Any other good ways to guide PCs to the path of glorious revolution?
>>49185639
My favorite plotline for this is that the rebels learn to use pact magic, which vastly increases their baseline capabilities and is forbidden magic. For example, an untrained commoner can summon a vestige which summons plate armor and grants armor proficiency. Anyone can learn this, they just have to learn how to do the ritual.
Similarly, anyone can learn to breathe fire with a vestige. Check out 3.5's tome of magic for info. It fits right in with the theme of the bartimaeus trilogy and the first season of korra.
>>49187431
Doesn't using magic to defeat the mages kinda ruin the point of rebelious underdogs? Though, it would probably fit in thematically, opressed becoming the opressors and all.
>>49185639
Have you read Mistborn? The first book has a somewhat similar plot, even though it's a fantasy novel.
The novel's setting has an immortal mage king god with immense power that chose to share a portion of with it's most loyal subjects. This magic is divided in different schools, and most people are only capable of accessing one of those schools. Very occasionally someone capable of using all "schools" of magic at once is born.
Most of world's population don't have any magical power but the nobility, due to their purer bloodlines, has a much higher frequency of magic-capable people born in it.
The protagonists of the first book are mostly second-rate citizens of this realm, usually bastards from nobles with purer bloodlines, capable of magic, but without the money, status or influence. They are also sought after and executed by the king's special Magic Inquisition Police Force, which are basically the Sentinels from X-Men.
>>49185639
I dunno, but if you go with magocracy+tech then it means magitech (realistically speaking), and once the setting has magitech the plausibility of an anti-magic cult should drop sharply.
When literally everything in the world runs on magic, the tech to produce energy from any other source probably doesn't exist and was most likely never even explored. So any anti-magic movement would automatically roll with a "Let's go back to the stone age!" message. And that wouldn't make them very popular. Or even sensible for that matter.
So... a villain party I guess? Machine Breakers 2.0 with anarchist undertones?
>>49185639
>1) Since players are muggles, how do I keep their arsenal and abilities interesting? Their enemies will wield all kinds of flashy magic, when they will not.

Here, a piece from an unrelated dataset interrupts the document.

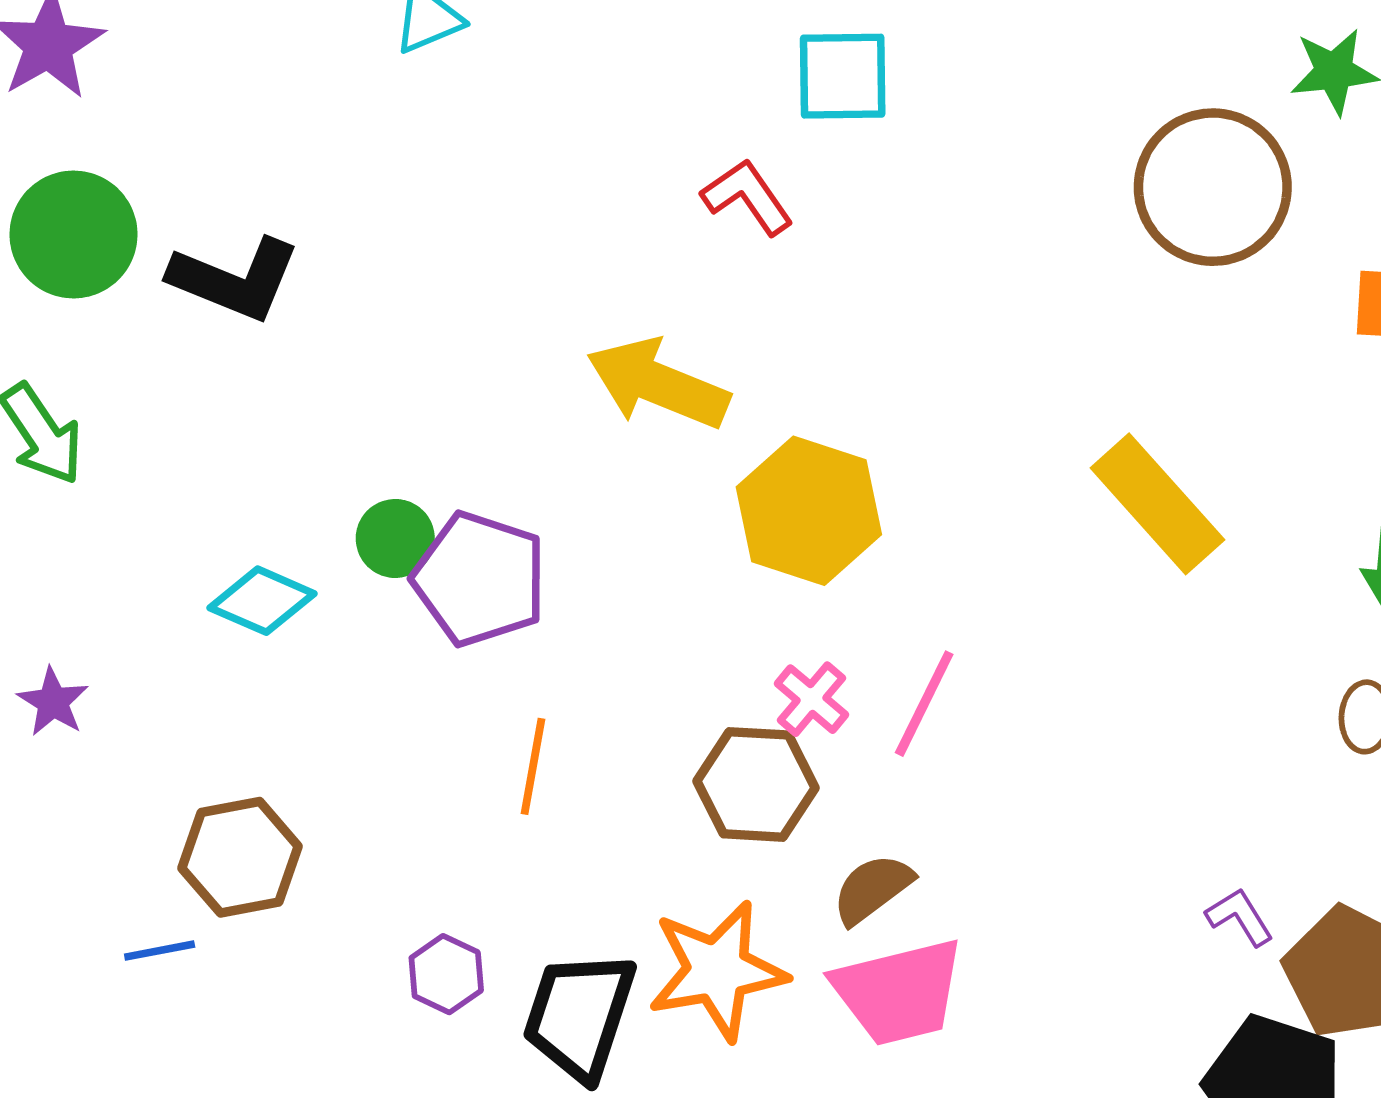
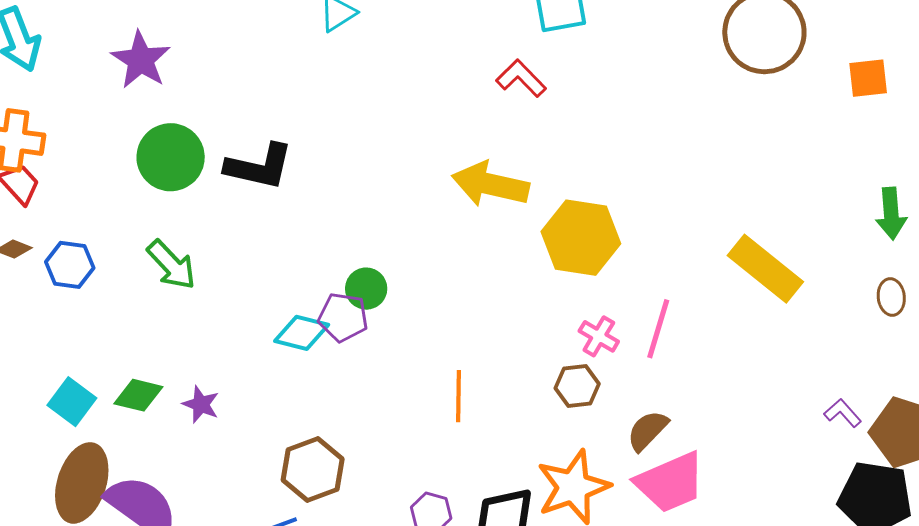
yellow rectangle: (1157, 504) -> (765, 269), moved
purple pentagon: (480, 579) -> (343, 317), moved, size x0.7
brown hexagon: (756, 784) -> (577, 386), size x0.7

Guns. You can't magic your way out of getting shot.
>>49189033
What about a force field or a shield of some kind?
>>49189033
You can, actually. It is called magic shield. Or teleportation. Or conjure smoke/illusions. Or just destroy the gun. Or spam magic missiles. All the mundane dude has is a friggin gun while the mage has a whole arsenal of diverse metaphysical abilities at his command - he can sure make up something.
>>49185639
How the fuck is that not fantasy?
>>49189797
Fine, it's fantasy, but not swords and sorcery. Satisfied?